Monday, 24 March 2014

Abe’s Oddysee Review (Playstation)

One thing being said with alarming regularity is that there’s a distinct lack of originality and personality coming to market. Even back in 1997, few companies were willing to take a chance on putting out something completely unique. Oddworld Inhabitants not only created one of the most original and charming titles in the history of gaming, but also alerted us to their ridiculously ambitious Oddworld project.

Briefly, the project was to make a Quintology of games that would allow you to see a completely new world from a number of different perspectives. Each game in the series would have at least one bonus game released to further expand the adventures of the character (or theme) of any particular Quintology title. Abe's Oddysee was the first part of the Quintology – the sequel, Abe's Exoddus, being the bonus game. Unfortunately, this grand vision would never be finished as a frustrated Oddworld Inhabitants would leave the industry after Oddworld: Stranger was treated very badly by its publisher.

Abe's Oddysee follows the story of a Mudokon floor-sweeper named Abe. While working at the meat processing plant one night, he discovers that the Glukkons have decided to make a new type of food. Horrifyingly, it is to be made out of all the Mudokon workers. It is now up to Abe to rescue his ninety-nine colleagues and thus end the evil plans of the factory owners once and for all.

The title is presented as a 2.5-dimensional platformer with the action taking place in the foreground and background. If you can imagine the sort of rotoscoped graphical approach used in Flashback and add to that puzzle elements from Lemmings, you will be somewhere in the right area. Abe must navigate his way out of the factory, avoiding guards and their dogs (Slogs and Sligs), and the many bombs, traps and other nasty things which would turn him into snack food. Along the way you must decided if you want to save other workers. Be warned though, while choosing to save them or not is entirely up to you, the consequences of your actions could leave you in big trouble.

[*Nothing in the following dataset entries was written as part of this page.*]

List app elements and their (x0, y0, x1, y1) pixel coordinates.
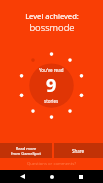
button[interactable]: Home (45, 170, 58, 183)
staticText: bossmode (29, 21, 75, 34)
button[interactable]: Back (16, 170, 29, 183)
staticText: Read more from GameSpot (11, 146, 41, 156)
staticText: 9 (46, 73, 57, 98)
button[interactable]: Recent apps (74, 170, 87, 183)
staticText: Level achieved: (25, 11, 79, 21)
staticText: stories (44, 98, 59, 104)
staticText: Share (72, 148, 85, 154)
staticText: Questions or comments? (27, 161, 77, 167)
button[interactable]: Read more from GameSpot (0, 143, 52, 158)
button[interactable]: Share (54, 143, 103, 158)
staticText: You've read (39, 67, 64, 73)
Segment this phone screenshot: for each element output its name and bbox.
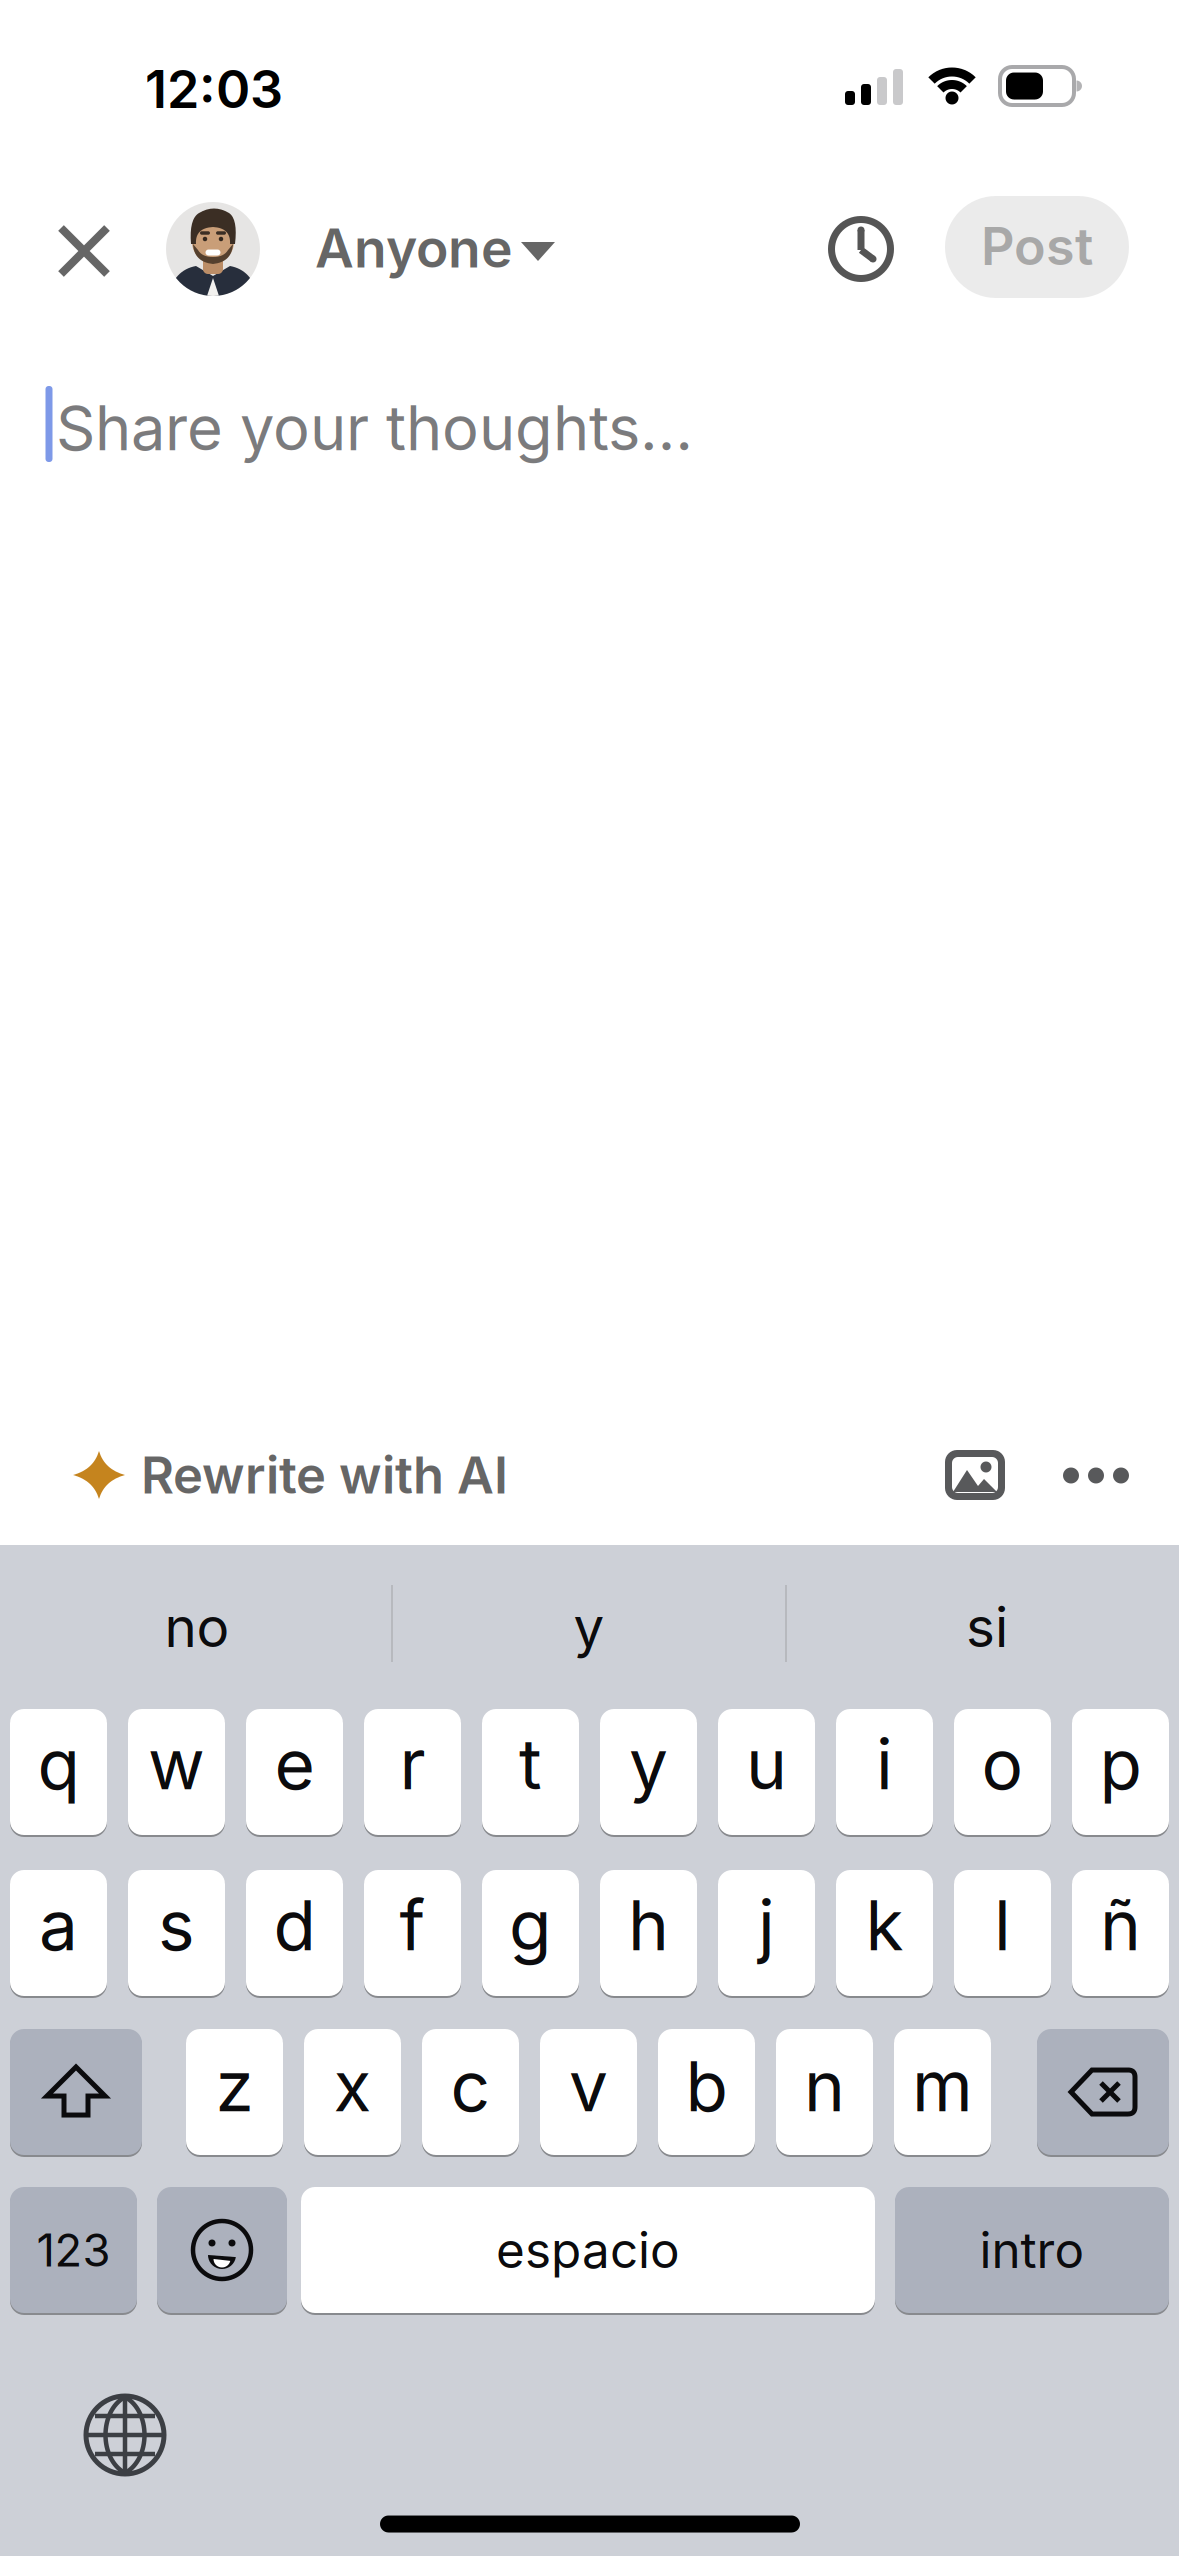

One of the unique things about the game is the use of Abe's voice to communicate with others. By pressing R1 and the correct button, Abe can come out with the phrases "Hello", "Wait", and "Follow me". These phrases must be used to guide the other workers to safety. Abe can also chant which allows him to open portals and possess enemy Slogs. Slogs can then be controlled by the player, allowing them to use (amongst other things), their own set of vocal skills. As you move through the game more skills become available, each essential to solving the puzzles you will come across.

Puzzles start out fairly simply but soon become complex, yet logical (in an Oddworld kind of way), and sections are kept short so frustration is always at a minimum. The thing that makes an already great game even better is the level of detail apparent in both the look and personality. The way the alien world is presented is breathtaking with each area having its own look and feel.

Humour also plays a huge part in making the game seep into your subconscious. There are numerous nasty ways to get rid of enemies, each of which causes Abe to giggle after he has done the deed. Slogs stalk around moaning and screaming "help" when Abe is trying to posses them, and even when you don't quite manage to save a Mudokon, it is hard not to laugh at the often gruesome ways they are dispatched.Throw into the gaming mix some of the best-designed and most amusing cut scenes to have appeared in ages, and you cannot fail to be charmed.

It is obvious the people who developed this took a great deal of care and attention at every turn. The only real fault is that sometimes, because of the graphical style, characters may take that half-second longer to react than you'd like – but this is a small point and rarely interferes with what you are trying to do. Impressively, Abe's Oddysee still seems fresh to this day and it acts to show just how disappointing it is that we may never get another original Oddworld game.